Company loans, which are administered by the wholly owned subsidiary Geldvoorelkaar in the Netherlands, continue to grow. Revenues for the quarter were up 12.9% compared to the same period last year. Today, Geldvoorelkaar is the largest crowdfunding business in the Netherlands and has experienced phenomenal growth for an extended period. Naturally, this growth will not continue forever in the Netherlands. We see competitors emerging, partly in the shape of new P2P providers, and also as other financial solutions for small and mid-size companies that are returning to the market – provided partly by traditional banks returning after an absence from the segment, and partly other types of risk capital funds which are growing on the Dutch market. To ensure that the building of new markets is thought-through and controlled without being affected by spiraling costs, the company’s strategy involves growing organically in new markets, initially in Belgium and a Scandinavian market before the end of 2015. Thereafter, new markets will be added gra-dually with the goal of maintaining Geldvoorelkaar’s monthly growth throughout 2016 underpinned by the new markets.

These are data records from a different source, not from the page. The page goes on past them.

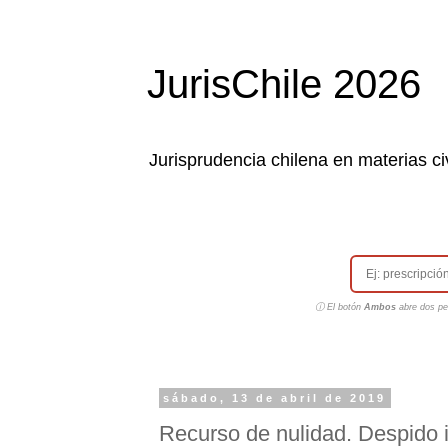
JurisChile 2026
Jurisprudencia chilena en materias civ
ⓘ El botón
Ambos
abre dos pes
sábado, 13 de abril de 2019
Recurso de nulidad. Despido 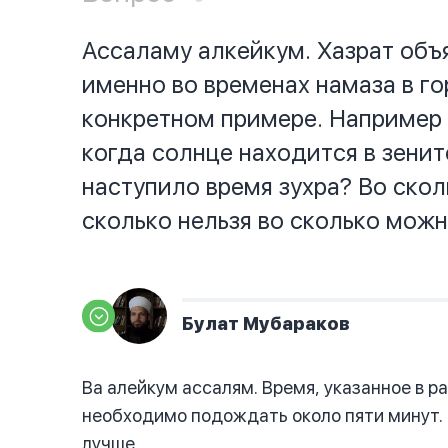
Ассаламу алкейкум. Хазрат объя
именно во временах намаза в го
конкретном примере. Например н
когда солнце находится в зенит
наступило время зухра? Во скол
сколько нельзя во сколько можн
Булат Мубараков
Ва алейкум ассалям. Время, указанное в ра
необходимо подождать около пяти минут. 
лучше.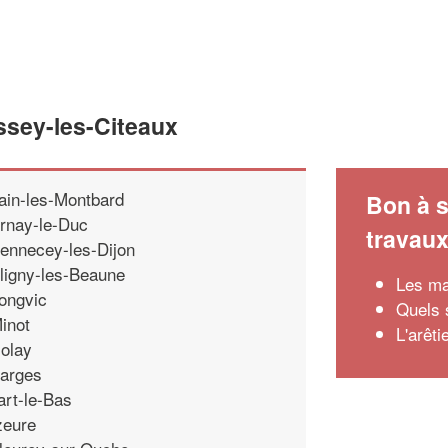
ssey-les-Citeaux
ain-les-Montbard
Bon à s
rnay-le-Duc
travau
ennecey-les-Dijon
ligny-les-Beaune
Les ma
ongvic
Quels 
inot
L'arêti
olay
arges
art-le-Bas
zeure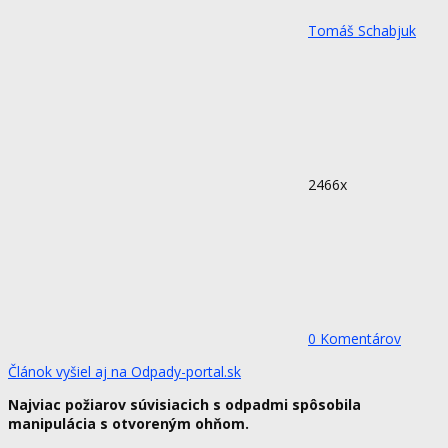
Tomáš Schabjuk
2466x
0 Komentárov
Článok vyšiel aj na Odpady-portal.sk
Najviac požiarov súvisiacich s odpadmi spôsobila
manipulácia s otvoreným ohňom.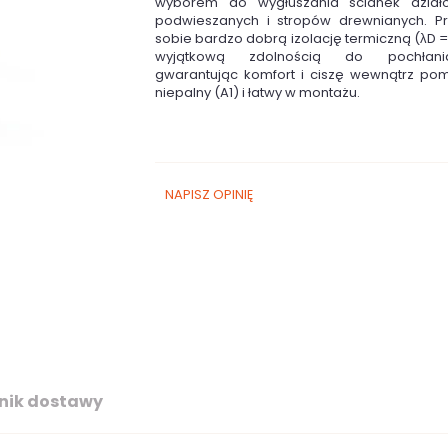
wyborem do wygłuszania ścianek działo
podwieszanych i stropów drewnianych. Pr
sobie bardzo dobrą izolację termiczną (λD 
wyjątkową zdolnością do pochłania
gwarantując komfort i ciszę wewnątrz pom
niepalny (A1) i łatwy w montażu.
NAPISZ OPINIĘ
nik dostawy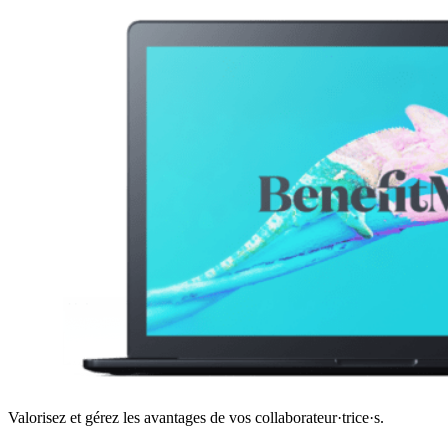
Valorisez et gérez les avantages de vos collaborateur·trice·s.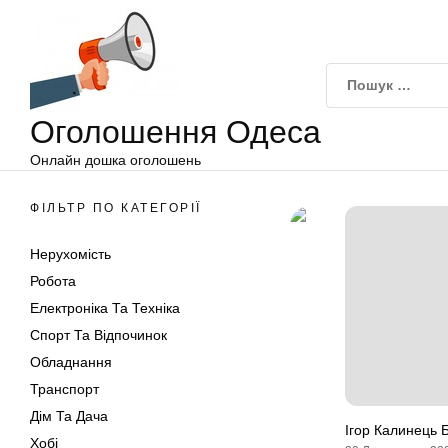
Оголошення
Перейти
Одеса
до
вмісту
Оголошення Одеса
Онлайн дошка оголошень
ФІЛЬТР ПО КАТЕГОРІЇ
Нерухомість
Робота
Електроніка Та Техніка
Спорт Та Відпочинок
Обладнання
Транспорт
Дім Та Дача
Ігор Калинець 
Хобі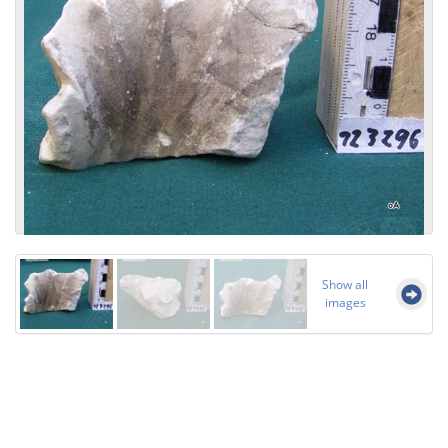
Show all
images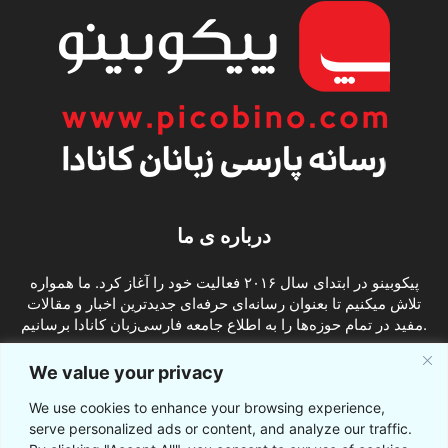
درباره ی ما
پیکوبینو در ابتدای سال ۲۰۱۶ فعالیت خود را آغاز کرد. ما همواره
تلاش میکنیم تا بعنوان رسانه‌ای حرفه‌ای جدیدترین اخبار و مقالات
مفید در تمام حوزه‌ها را به اطلاع جامعه فارسی‌زبان کانادا برسانیم.
info@picobino.com
تماس با ما:
We value your privacy
We use cookies to enhance your browsing experience,
ما را دنبال کنید
serve personalized ads or content, and analyze our traffic.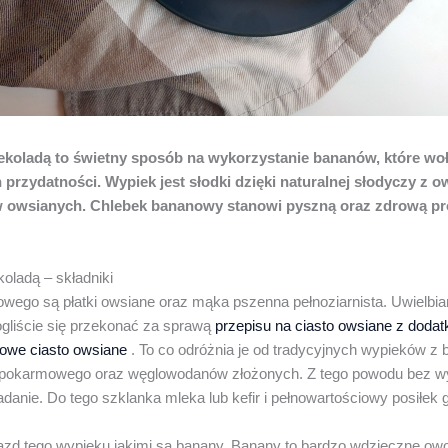
koladą to świetny sposób na wykorzystanie bananów, które woła
n przydatności. Wypiek jest słodki dzięki naturalnej słodyczy z
 owsianych. Chlebek bananowy stanowi pyszną oraz zdrową pr
oladą – składniki
wego są płatki owsiane oraz mąka pszenna pełnoziarnista. Uwielb
gliście się przekonać za sprawą
przepisu na ciasto owsiane z dod
iowe ciasto owsiane
. To co odróżnia je od tradycyjnych wypieków z 
 pokarmowego oraz węglowodanów złożonych. Z tego powodu bez w
iadanie. Do tego szklanka mleka lub kefir i pełnowartościowy posiłek 
azd tego wypieku jakimi są banany. Banany to bardzo wdzięczne ow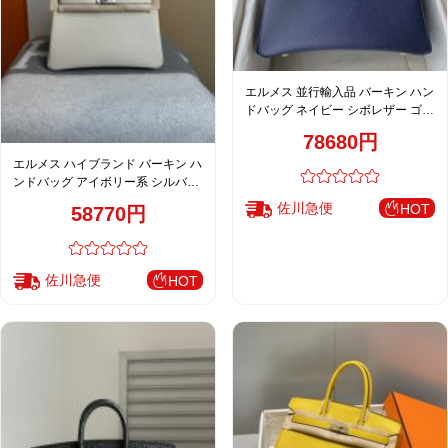
エルメス 並行輸入品 バーキン ハン
ドバッグ ネイビー シボレザー ゴー
ルド金具 上品スタイル レディース
78680円
エルメス ハイブランド バーキン ハ
ンドバッグ アイボリー系 シルバー
金具 上品仕上げ
佐川急便
HOT
58770円
佐川急便
HOT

The company is now set to acquire capital to launch the third phase in the company’s brief history. This capital will be used to repay the bridging loan taken out to finance the capital retrieval in the fall of 2014. Further, the acquisition of Geldvoorelkaar will be completed, whose previous owners are yet to receive their final settlement. Finally, operational capital is needed for on-going operations and, even more importantly, to continue our comprehensive IT development of the next generation of consumer and company loan products. The board and management of the company are delighted to have recruited Philip Mikal as our new CEO, see separate press release for details. With his background from Klarna and other payment solutions companies, we firmly believe that he is the right person to lead TrustBuddy. The strategy currently incorporates three product areas: (i) the existing consumer product for mini-loans, (ii) the new consumer product, and (iii) the company product (SME) through the Geldvoorelkaar subsidiary. The existing consumer product for mini-loans was a great way for TrustBuddy to rapidly establish itself and build-up a significant business, which today is listed on the Nasdaq First North. However, it is clear that new product areas such as company loans and larger consumer loans have much greater potential, even if, as expected, competition intensifies in the years ahead. With TrustBuddy’s and Geldvoorelkaar’s five-year history and hundreds of thousands of transactions in the IT system we developed ourselves, I believe that we have an excellent opportunity to develop and lead the young P2P segment in Northern Europe. After six months’ clearing out we now have the organization under control, costs under control, our loan portfolio under control, our IT system under control and a robust business plan in place. I welcome you all to participate in TrustBuddy’s new rights issue and I handover to our new CEO wishing him all the best for the future.